The most important thing I took away from the workshop with Dr. King was essentially this: we need to give our kids permission to use books the same way adult readers do. We don't pick a chemistry text or Nietzche for our pleasure reading. A lot of what we read is easy for us, containing the same plots and characters as the books we have read before. Sometimes we read just for information. We take what we need and leave the rest for another day. Kids can and should do this, too.
For emerging or struggling readers, it may be that there is more science and less art to it than I thought. I had the chance to attend a workshop with Dr. Ilda King last week. Dr. King consults with school districts all over Massachusetts and evaluates struggling readers and makes plans to help them. Some kids will need focused tutoring like Orton-Gillingham or Wilson but many kids benefit from what she calls "Systematic Guided Reading." Most of the people who are implementing her plans in schools are paraprofessionals or volunteers. There's nothing very unusual that happens when one of these tutors sits down with a student. For the most part, the child reads and the tutors gives one of several prompts to help the kids through the tough places. (I'll write about how to respond to errors in another post.)

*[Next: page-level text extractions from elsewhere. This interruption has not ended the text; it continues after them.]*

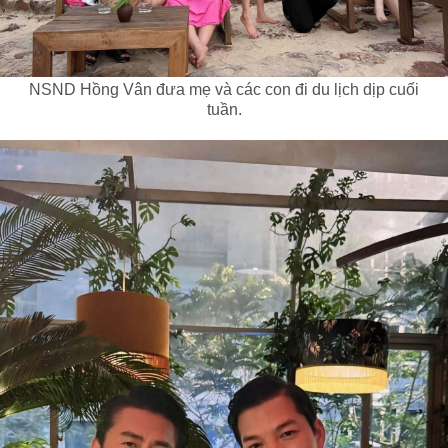
NSND Hồng Vân đưa mẹ và các con đi du lịch dịp cuối
tuần.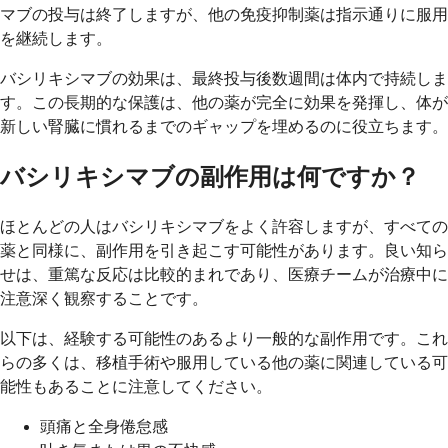
マブの投与は終了しますが、他の免疫抑制薬は指示通りに服用
を継続します。
バシリキシマブの効果は、最終投与後数週間は体内で持続しま
す。この長期的な保護は、他の薬が完全に効果を発揮し、体が
新しい腎臓に慣れるまでのギャップを埋めるのに役立ちます。
バシリキシマブの副作用は何ですか？
ほとんどの人はバシリキシマブをよく許容しますが、すべての
薬と同様に、副作用を引き起こす可能性があります。良い知ら
せは、重篤な反応は比較的まれであり、医療チームが治療中に
注意深く観察することです。
以下は、経験する可能性のあるより一般的な副作用です。これ
らの多くは、移植手術や服用している他の薬に関連している可
能性もあることに注意してください。
頭痛と全身倦怠感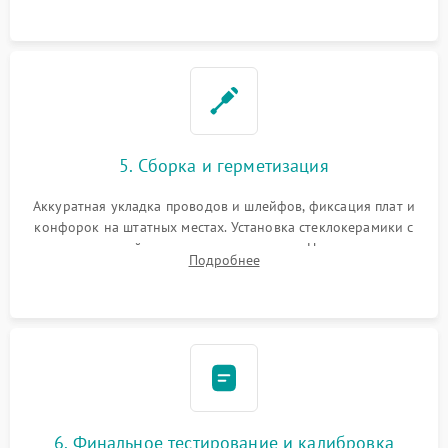
проводки.
5. Сборка и герметизация
Аккуратная укладка проводов и шлейфов, фиксация плат и
конфорок на штатных местах. Установка стеклокерамики с
проверкой равномерности зазоров. Нанесение
Подробнее
термостойкого герметика или укладка уплотнительной
ленты по контуру.
6. Финальное тестирование и калибровка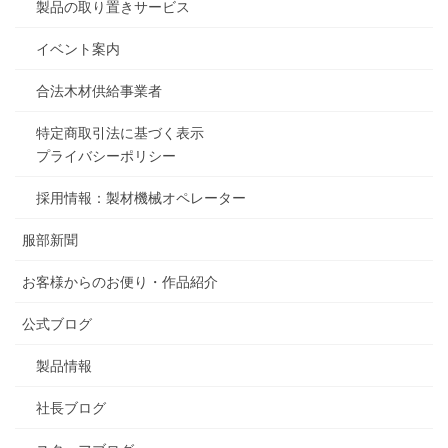
製品の取り置きサービス
イベント案内
合法木材供給事業者
特定商取引法に基づく表示
プライバシーポリシー
採用情報：製材機械オペレーター
服部新聞
お客様からのお便り・作品紹介
公式ブログ
製品情報
社長ブログ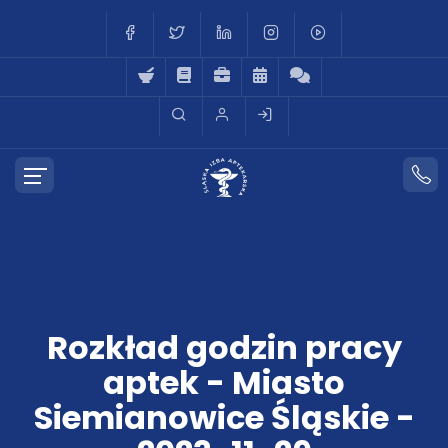
Rozkład godzin pracy
aptek - Miasto
Siemianowice Śląskie -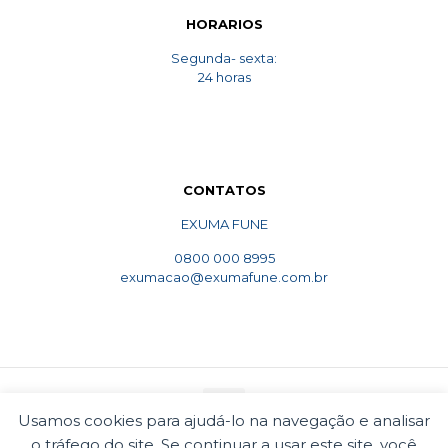
HORARIOS
Segunda- sexta:
24 horas
CONTATOS
EXUMA FUNE
0800 000 8995
exumacao@exumafune.com.br
Usamos cookies para ajudá-lo na navegação e analisar
o tráfego do site. Se continuar a usar este site, você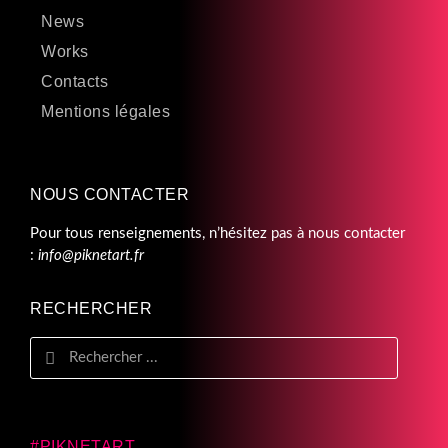
News
Works
Contacts
Mentions légales
NOUS CONTACTER
Pour tous renseignements, n’hésitez pas à nous contacter
:
info@piknetart.fr
RECHERCHER
#PIKNETART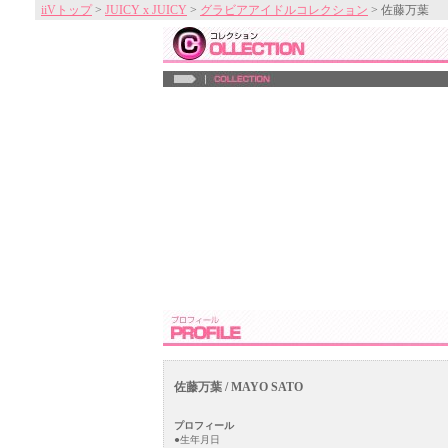
iiVトップ
>
JUICY x JUICY
>
グラビアアイドルコレクション
> 佐藤万葉
佐藤万葉 / MAYO SATO
プロフィール
●生年月日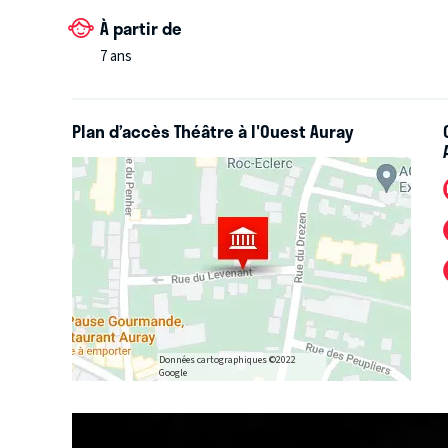
À partir de
7 ans
Plan d’accès Théâtre à l'Ouest Auray
Données cartographiques ©2022
Google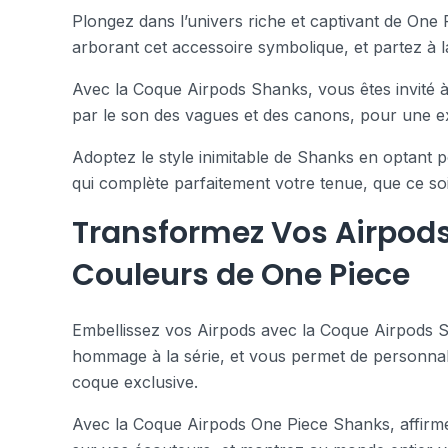
Plongez dans l’univers riche et captivant de On
arborant cet accessoire symbolique, et partez à 
Avec la Coque Airpods Shanks, vous êtes invité à e
par le son des vagues et des canons, pour une ex
Adoptez le style inimitable de Shanks en optant 
qui complète parfaitement votre tenue, que ce soi
Transformez Vos Airpods
Couleurs de One Piece
Embellissez vos Airpods avec la Coque Airpods Sh
hommage à la série, et vous permet de personnalis
coque exclusive.
Avec la Coque Airpods One Piece Shanks, affirm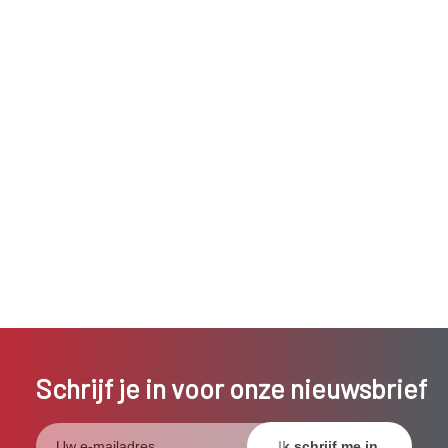
Schrijf je in voor onze nieuwsbrief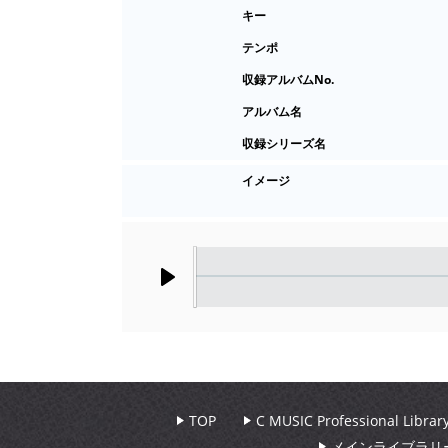
キー
テンポ
収録アルバムNo.
アルバム名
収録シリーズ名
イメージ
Play
TOP
C MUSIC Professional Libr
メインライブラリ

The magic mostly comes in the picking of a selection of books for the student to read. Here's the basic idea: (there was supposed to be a diagram here, but that seems to be beyond my technological abilities at the moment--but picture a pyramid.)

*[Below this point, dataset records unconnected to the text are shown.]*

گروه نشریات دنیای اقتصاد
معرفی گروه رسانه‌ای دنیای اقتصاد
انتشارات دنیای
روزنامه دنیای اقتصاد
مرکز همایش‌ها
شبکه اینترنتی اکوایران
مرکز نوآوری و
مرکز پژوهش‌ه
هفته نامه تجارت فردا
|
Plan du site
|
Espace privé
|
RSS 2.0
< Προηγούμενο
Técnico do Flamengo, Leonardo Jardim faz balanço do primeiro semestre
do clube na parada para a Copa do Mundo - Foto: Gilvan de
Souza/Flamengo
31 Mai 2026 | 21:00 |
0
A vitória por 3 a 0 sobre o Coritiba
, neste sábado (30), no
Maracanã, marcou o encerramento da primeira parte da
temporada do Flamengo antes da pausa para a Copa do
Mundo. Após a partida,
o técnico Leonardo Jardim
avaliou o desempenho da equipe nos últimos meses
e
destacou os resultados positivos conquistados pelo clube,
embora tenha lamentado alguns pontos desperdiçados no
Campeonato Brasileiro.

Kids should be reading lots of books. Dr. King says 60 in a school year for 4th and 5th graders. I'd put it higher than that for homeschoolers, because we have the time. At any given time, the student should have a bin or basket with 7-8 books. Most of the books should be really quite easy for the student-- they should be able to read with 97 or 98% accuracy. (These easy books are base of the pyramid.) Students benefit from repeated readings of these books to read fluently. Repeated readings of easy texts have been shown to be the greatest builder of fluency. I'll write more about the different scales used to determine readability and how to use them at a later date.

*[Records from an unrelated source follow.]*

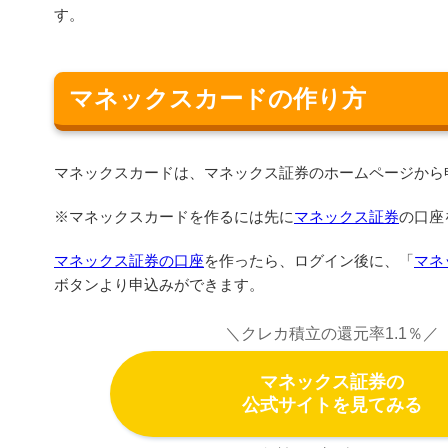
す。
マネックスカードの作り方
マネックスカードは、マネックス証券のホームページから
※マネックスカードを作るには先に
マネックス証券
の口座
マネックス証券の口座
を作ったら、ログイン後に、「
マネ
ボタンより申込みができます。
＼クレカ積立の還元率1.1％／
マネックス証券の
公式サイトを見てみる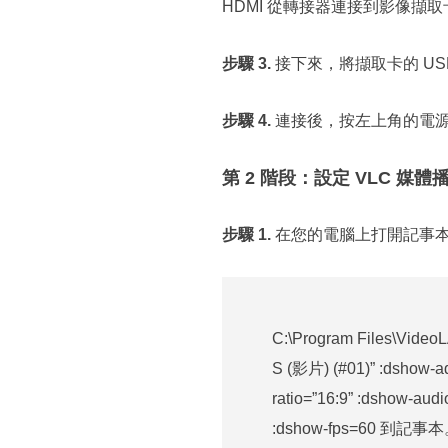
HDMI 從轉接器連接到影像擷取
步驟 3.
接下來，將擷取卡的 U
步驟 4.
連接後，按左上角的電源
第 2 階段：設定 VLC 媒體
步驟 1.
在您的電腦上打開記事
C:\Program Files\Video
S (影片) (#01)” :dshow-a
ratio=”16:9” :dshow-aud
:dshow-fps=60 到記事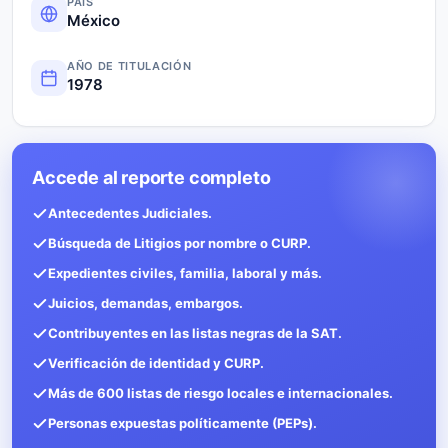
PAÍS
México
AÑO DE TITULACIÓN
1978
Accede al reporte completo
Antecedentes Judiciales.
Búsqueda de Litigios por nombre o CURP.
Expedientes civiles, familia, laboral y más.
Juicios, demandas, embargos.
Contribuyentes en las listas negras de la SAT.
Verificación de identidad y CURP.
Más de 600 listas de riesgo locales e internacionales.
Personas expuestas políticamente (PEPs).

The books that they are reading with an adult can be a little harder, with slightly more complex sentence structure and slightly harder vocabulary. (Maybe 1 or 2 of these for every 5 or 6 of the easy ones.) It should still be a happy experience to read this text . The adult mentor can allow 2 or 3 attempts at a word and then just supply the word without comment. (I will introduce and pronounce the characters' names before we start a chapter. There are more "rule breakers" and foreign pronunciations in names than in almost anything else.)
Every once in while, suggest a book that is a real reach. (Maybe after 5 or 6 really easy books and 1 or 2 slightly harder ones.) A kid's non-fiction interests are the perfect way to do this. Non-fiction tends to have more unfamiliar vocabulary and it's perfectly okay not to read the whole book. If you have a new car and you want to know how to set the clock, you don't necessarily make yourself read the whole manual. Kids are no different. It's perfectly fine to read just for information sometimes.
The most important thing I took away from the workshop with Dr. King was essentially this: we need to give our kids permission to use books the same way adult readers do. We don't pick a chemistry text or Nietzche for our pleasure reading. A lot of what we read is easy for us, containing the same plots and characters as the books we have read before. Sometimes we read just for information. We take what we need and leave the rest for another day. Kids can and should do this, too.